Professor Mark Cropper (UCL Mullard Space Science Laboratory), lead for VIS, said: "Looking at these images, I’m thrilled by their beauty and the abundance of information in them. I’m so proud of what the VIS Team has achieved and grateful to all of those who have enabled this capability. VIS images will be available for all to use, whether for scientific or other purposes. They will belong to everybody."

The Euclid mission will use VIS, short for the VISible instrument, and the Near-Infrared Spectrometer and Photometer (NISP) to study Dark Matter and Dark Energy in the universe. NISP also released its initial images.

Euclid was launched from Cape Canaveral on 1 July, and it has been travelling to reach its operational orbit around the second Lagrangian point, about four times the distance of the Earth to the Moon. This transit time has been used to commission Euclid, check out its communications, power and positioning systems, and bring online its two data-collection cameras, VIS and NISP.

Once fully operational, Euclid will use VIS and NISP to survey the shapes of galaxies and map the geometry of the Universe with the aim of making accurate measurements of mysterious Dark Matter and Dark Energy, which make up most of the cosmos. No one yet knows what Dark Matter and Dark Energy is, but their influences can be sees on the visible universe, and Euclid will be a powerful tool to understand it.

Professor Andrew Fazakerley (UCL Space & Climate Physics), Director of UCL’s Mullard Space Science Laboratory, said: " I am very happy to see that even the early engineering image from Euclid-VIS are of such high quality. This has been one of the most challenging projects we have ever undertaken.

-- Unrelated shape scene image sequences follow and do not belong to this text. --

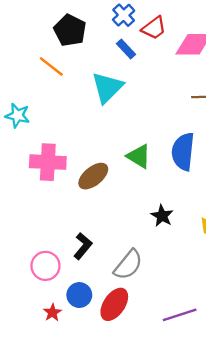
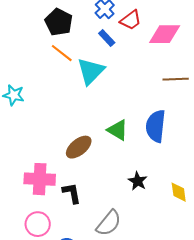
orange line: (51, 66) -> (62, 53), moved
pink cross: (48, 162) -> (40, 179), moved
black L-shape: (83, 246) -> (72, 193), moved, turned -50

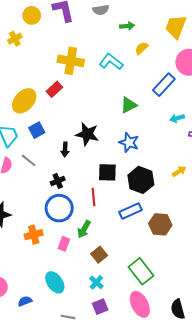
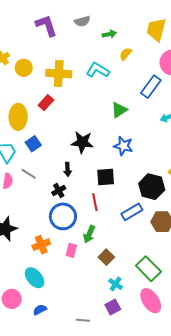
yellow circle: (32, 15) -> (24, 68), moved
yellow ellipse: (24, 101) -> (18, 117), turned -35
black arrow: (65, 150) -> (68, 169), moved
black hexagon: (141, 180) -> (152, 187), moved
cyan ellipse: (55, 282) -> (35, 278), moved
cyan cross: (96, 282) -> (116, 284), moved

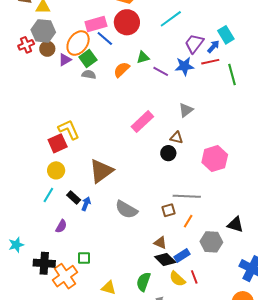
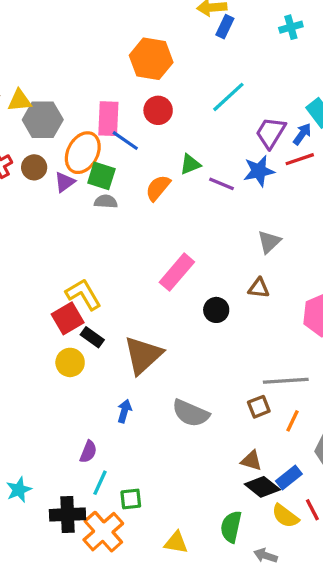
red circle: (127, 22) -> (158, 110), size x0.7
pink rectangle: (96, 24) -> (108, 119), turned -65
gray hexagon: (43, 31) -> (43, 120), moved
green square: (88, 58) -> (101, 176), turned -30
pink rectangle: (142, 122) -> (177, 272), moved
black circle: (168, 153) -> (216, 310), moved
cyan line: (48, 195) -> (100, 483), moved
black rectangle: (74, 198) -> (92, 337), moved

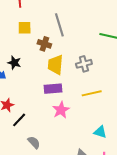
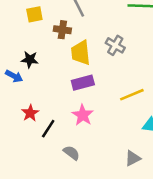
gray cross: (84, 64) -> (115, 45), turned -35
yellow line: (92, 93) -> (132, 95), moved
pink star: (61, 110) -> (83, 115), moved

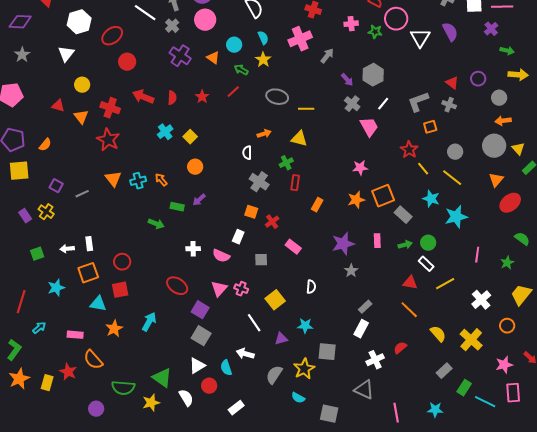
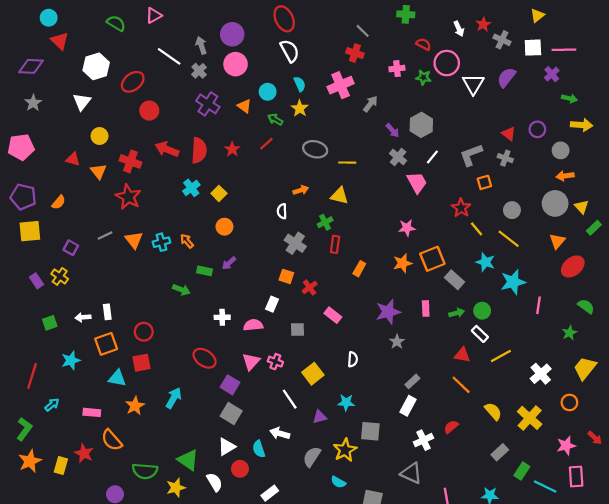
purple semicircle: (450, 32) -> (506, 77), turned -114
red semicircle: (172, 98) -> (199, 150), size x1.6
gray line: (82, 194) -> (105, 236), moved
pink line: (477, 255) -> (538, 305), moved
pink semicircle: (221, 256) -> (253, 325), turned 150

Looking forward, a team of MSSL experts will support the operation of the VIS instrument in flight, and MSSL scientists will play a leading role in the Consortium that will analyse the data from VIS. Remarkably, MSSL has now had major roles on two of the largest scientific imagers flown in space, on Gaia and Euclid, and we are also deeply involved in work on a third, to be flown on the PLATO exoplanet mission."

Over its six-year mission, Euclid will map in extremely high resolution the third of the sky where the distant universe is visible. It will be the full segment that is neither obscured by the stars and dust of the Milky Way nor subject to the scattered light from the dust in our own Solar System. It is a huge area of sky to be covered, so the instruments have wide fields of view, but can take finely detailed images to measure the shapes of galaxies.

The images will be processed by the Euclid Consortium, an association of more than 2,000 scientists and engineers from across Europe, North America and Japan, and of which the VIS and NISP teams are part. This complex and rigorous analysis will reveal the structure of Dark Matter in much of the universe and the influence of Dark Energy over time. Large-scale supercomputers will compare this behaviour with theoretical models and isolate the nature of these "Dark" components of the Universe. In addition, astronomers will use the huge resource of Euclid in many other investigations to take forward our understanding of the space we live in.

Caroline Harper, head of Space Science at the UK Space Agency, said: "It’s fantastic to see these early commissioning images returned from Euclid, demonstrating that it is on track in its mission to map the dark Universe, and that the UK-led visible imager has successfully survived the journey into space. These images mark a milestone moment for the many people around the world who have been working on the development and launch of Euclid for years. The UK Space Agency’s contributions will enable Euclid to bring us new insights into both dark matter and dark energy, helping the global science community build a clearer picture of the origin and evolution of the Universe and the way it is expanding."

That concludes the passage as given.